* **Description of the task**
Please copy out the records that follow exactly as they stand.

* **Task data**

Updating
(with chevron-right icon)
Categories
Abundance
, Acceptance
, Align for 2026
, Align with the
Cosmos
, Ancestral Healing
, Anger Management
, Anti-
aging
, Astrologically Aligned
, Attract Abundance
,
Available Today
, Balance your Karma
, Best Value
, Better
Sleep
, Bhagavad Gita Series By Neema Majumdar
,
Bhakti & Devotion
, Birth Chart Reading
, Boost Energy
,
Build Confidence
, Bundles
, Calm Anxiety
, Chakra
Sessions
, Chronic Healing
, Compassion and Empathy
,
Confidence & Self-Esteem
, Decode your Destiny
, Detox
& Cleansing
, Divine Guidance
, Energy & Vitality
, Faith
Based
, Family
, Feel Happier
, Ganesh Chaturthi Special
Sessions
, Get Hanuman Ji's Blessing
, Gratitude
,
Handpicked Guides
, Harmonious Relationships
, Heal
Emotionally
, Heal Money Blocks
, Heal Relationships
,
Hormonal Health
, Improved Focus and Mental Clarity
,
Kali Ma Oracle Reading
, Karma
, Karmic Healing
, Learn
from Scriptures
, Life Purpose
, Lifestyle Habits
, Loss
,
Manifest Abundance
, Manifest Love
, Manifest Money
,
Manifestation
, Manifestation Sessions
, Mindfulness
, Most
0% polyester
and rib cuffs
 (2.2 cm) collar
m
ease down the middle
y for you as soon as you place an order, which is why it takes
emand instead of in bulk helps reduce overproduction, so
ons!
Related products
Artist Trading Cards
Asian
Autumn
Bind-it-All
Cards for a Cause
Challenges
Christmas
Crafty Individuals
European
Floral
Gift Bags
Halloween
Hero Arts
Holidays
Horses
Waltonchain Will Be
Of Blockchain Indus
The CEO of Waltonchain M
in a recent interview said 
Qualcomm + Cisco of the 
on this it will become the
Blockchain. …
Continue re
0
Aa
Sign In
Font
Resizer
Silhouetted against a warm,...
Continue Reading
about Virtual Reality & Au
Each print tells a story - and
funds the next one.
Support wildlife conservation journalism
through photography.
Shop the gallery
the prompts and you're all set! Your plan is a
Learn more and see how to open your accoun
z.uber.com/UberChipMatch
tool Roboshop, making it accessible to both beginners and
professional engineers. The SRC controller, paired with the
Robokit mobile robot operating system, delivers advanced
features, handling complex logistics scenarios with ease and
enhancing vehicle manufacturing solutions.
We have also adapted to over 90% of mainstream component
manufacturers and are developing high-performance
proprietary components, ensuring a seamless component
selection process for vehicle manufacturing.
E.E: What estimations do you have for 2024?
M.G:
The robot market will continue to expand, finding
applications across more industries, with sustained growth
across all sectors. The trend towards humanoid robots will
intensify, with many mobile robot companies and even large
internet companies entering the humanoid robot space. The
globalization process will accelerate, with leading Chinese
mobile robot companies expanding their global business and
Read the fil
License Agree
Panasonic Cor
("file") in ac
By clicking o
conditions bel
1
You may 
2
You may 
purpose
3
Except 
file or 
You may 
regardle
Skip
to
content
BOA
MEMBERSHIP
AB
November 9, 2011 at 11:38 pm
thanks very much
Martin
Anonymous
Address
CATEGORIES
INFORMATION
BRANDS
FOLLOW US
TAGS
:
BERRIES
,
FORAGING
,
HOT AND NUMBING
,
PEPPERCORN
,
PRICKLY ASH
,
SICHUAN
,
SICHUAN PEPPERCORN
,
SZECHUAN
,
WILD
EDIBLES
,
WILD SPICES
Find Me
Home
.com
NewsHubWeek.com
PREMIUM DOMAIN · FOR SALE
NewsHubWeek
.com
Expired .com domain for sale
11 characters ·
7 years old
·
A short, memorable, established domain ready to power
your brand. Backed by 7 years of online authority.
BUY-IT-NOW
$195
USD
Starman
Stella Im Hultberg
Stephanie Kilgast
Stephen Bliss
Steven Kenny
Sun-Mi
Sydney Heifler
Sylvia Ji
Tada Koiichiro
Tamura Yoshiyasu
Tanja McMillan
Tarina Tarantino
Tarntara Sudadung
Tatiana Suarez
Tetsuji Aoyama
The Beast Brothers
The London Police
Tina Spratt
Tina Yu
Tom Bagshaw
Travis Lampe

* **Finished task**
Updating
(with chevron-right icon)
Categories
Abundance
, Acceptance
, Align for 2026
, Align with the
Cosmos
, Ancestral Healing
, Anger Management
, Anti-
aging
, Astrologically Aligned
, Attract Abundance
,
Available Today
, Balance your Karma
, Best Value
, Better
Sleep
, Bhagavad Gita Series By Neema Majumdar
,
Bhakti & Devotion
, Birth Chart Reading
, Boost Energy
,
Build Confidence
, Bundles
, Calm Anxiety
, Chakra
Sessions
, Chronic Healing
, Compassion and Empathy
,
Confidence & Self-Esteem
, Decode your Destiny
, Detox
& Cleansing
, Divine Guidance
, Energy & Vitality
, Faith
Based
, Family
, Feel Happier
, Ganesh Chaturthi Special
Sessions
, Get Hanuman Ji's Blessing
, Gratitude
,
Handpicked Guides
, Harmonious Relationships
, Heal
Emotionally
, Heal Money Blocks
, Heal Relationships
,
Hormonal Health
, Improved Focus and Mental Clarity
,
Kali Ma Oracle Reading
, Karma
, Karmic Healing
, Learn
from Scriptures
, Life Purpose
, Lifestyle Habits
, Loss
,
Manifest Abundance
, Manifest Love
, Manifest Money
,
Manifestation
, Manifestation Sessions
, Mindfulness
, Most
0% polyester
and rib cuffs
 (2.2 cm) collar
m
ease down the middle
y for you as soon as you place an order, which is why it takes
emand instead of in bulk helps reduce overproduction, so
ons!
Related products
Artist Trading Cards
Asian
Autumn
Bind-it-All
Cards for a Cause
Challenges
Christmas
Crafty Individuals
European
Floral
Gift Bags
Halloween
Hero Arts
Holidays
Horses
Waltonchain Will Be
Of Blockchain Indus
The CEO of Waltonchain M
in a recent interview said 
Qualcomm + Cisco of the 
on this it will become the
Blockchain. …
Continue re
0
Aa
Sign In
Font
Resizer
Silhouetted against a warm,...
Continue Reading
about Virtual Reality & Au
Each print tells a story - and
funds the next one.
Support wildlife conservation journalism
through photography.
Shop the gallery
the prompts and you're all set! Your plan is a
Learn more and see how to open your accoun
z.uber.com/UberChipMatch
tool Roboshop, making it accessible to both beginners and
professional engineers. The SRC controller, paired with the
Robokit mobile robot operating system, delivers advanced
features, handling complex logistics scenarios with ease and
enhancing vehicle manufacturing solutions.
We have also adapted to over 90% of mainstream component
manufacturers and are developing high-performance
proprietary components, ensuring a seamless component
selection process for vehicle manufacturing.
E.E: What estimations do you have for 2024?
M.G:
The robot market will continue to expand, finding
applications across more industries, with sustained growth
across all sectors. The trend towards humanoid robots will
intensify, with many mobile robot companies and even large
internet companies entering the humanoid robot space. The
globalization process will accelerate, with leading Chinese
mobile robot companies expanding their global business and
Read the fil
License Agree
Panasonic Cor
("file") in ac
By clicking o
conditions bel
1
You may 
2
You may 
purpose
3
Except 
file or 
You may 
regardle
Skip
to
content
BOA
MEMBERSHIP
AB
November 9, 2011 at 11:38 pm
thanks very much
Martin
Anonymous
Address
CATEGORIES
INFORMATION
BRANDS
FOLLOW US
TAGS
:
BERRIES
,
FORAGING
,
HOT AND NUMBING
,
PEPPERCORN
,
PRICKLY ASH
,
SICHUAN
,
SICHUAN PEPPERCORN
,
SZECHUAN
,
WILD
EDIBLES
,
WILD SPICES
Find Me
Home
.com
NewsHubWeek.com
PREMIUM DOMAIN · FOR SALE
NewsHubWeek
.com
Expired .com domain for sale
11 characters ·
7 years old
·
A short, memorable, established domain ready to power
your brand. Backed by 7 years of online authority.
BUY-IT-NOW
$195
USD
Starman
Stella Im Hultberg
Stephanie Kilgast
Stephen Bliss
Steven Kenny
Sun-Mi
Sydney Heifler
Sylvia Ji
Tada Koiichiro
Tamura Yoshiyasu
Tanja McMillan
Tarina Tarantino
Tarntara Sudadung
Tatiana Suarez
Tetsuji Aoyama
The Beast Brothers
The London Police
Tina Spratt
Tina Yu
Tom Bagshaw
Travis Lampe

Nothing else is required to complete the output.